Tuesday, April 16, 2024

More on Immigration and Public Property

Inspired by scholar Simon Guenzl, it occurred to me that regarding "state-claimed" so-called public property, people have been wronged not primarily as taxpayers but as potential homesteaders. (See Guenzl's "Public Property and the Libertarian Immigration Debate," Libertarian Papers, 2016 vol. 8, no. 1, and listen to his conversation with Bob Murphy's Human Action Podcast.)

Guenzl properly distinguishes between state-claimed land and state-seized land, such as that acquired through eminent domain. In the latter case, government personnel took land from identifiable owners, but state-claimed land never had owners. The state foreclosed homesteading.

Among the people prevented from homesteading are would-be immigrants, people from other parts of the world. In times past, many came to America to stake out parcels on the frontier to make better lives for themselves and their families.
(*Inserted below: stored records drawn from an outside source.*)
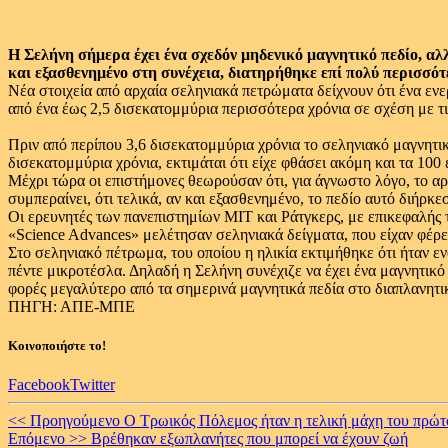
Η Σελήνη σήμερα έχει ένα σχεδόν μηδενικό μαγνητικό πεδίο, αλ
και εξασθενημένο στη συνέχεια, διατηρήθηκε επί πολύ περισσότ
Νέα στοιχεία από αρχαία σεληνιακά πετρώματα δείχνουν ότι ένα ε
από ένα έως 2,5 δισεκατομμύρια περισσότερα χρόνια σε σχέση με τις
Πριν από περίπου 3,6 δισεκατομμύρια χρόνια το σεληνιακό μαγνητικ
δισεκατομμύρια χρόνια, εκτιμάται ότι είχε φθάσει ακόμη και τα 100
Μέχρι τώρα οι επιστήμονες θεωρούσαν ότι, για άγνωστο λόγο, το αρ
συμπεραίνει, ότι τελικά, αν και εξασθενημένο, το πεδίο αυτό διήρκεσ
Οι ερευνητές των πανεπιστημίων ΜΙΤ και Ράτγκερς, με επικεφαλής 
«Science Advances» μελέτησαν σεληνιακά δείγματα, που είχαν φέρε
Στο σεληνιακό πέτρωμα, του οποίου η ηλικία εκτιμήθηκε ότι ήταν ε
πέντε μικροτέσλα. Δηλαδή η Σελήνη συνέχιζε να έχει ένα μαγνητικό
φορές μεγαλύτερο από τα σημερινά μαγνητικά πεδία στο διαπλανητι
ΠΗΓΗ: ΑΠΕ-ΜΠΕ
Κοινοποιήστε το!
Facebook
Twitter
Continue
<< Προηγούμενο
Ο Τρωικός Πόλεμος ήταν η τελική μάχη του πρώ
Επόμενο >>
Βρέθηκαν εξωπλανήτες που μπορεί να έχουν ζωή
They demarcated, cleared, plowed, planted, and harvested it. They built homes with it. They "mixed their labor" with it, Lockean-style, and made it their own.

By foreclosing homesteading to this day of a vast portion of America, the government harms their modern-day counterparts as much as it harms those politically defined as citizens. Libertarians (and others) who would treat citizens from foreigners differently in this matter are obliged to justify that seemingly arbitrary distinction. So far they have failed to do so.

1 comment:

  1. Even when the state purchases land it does so with funds confiscated from its citizens. Which makes it illegitimate.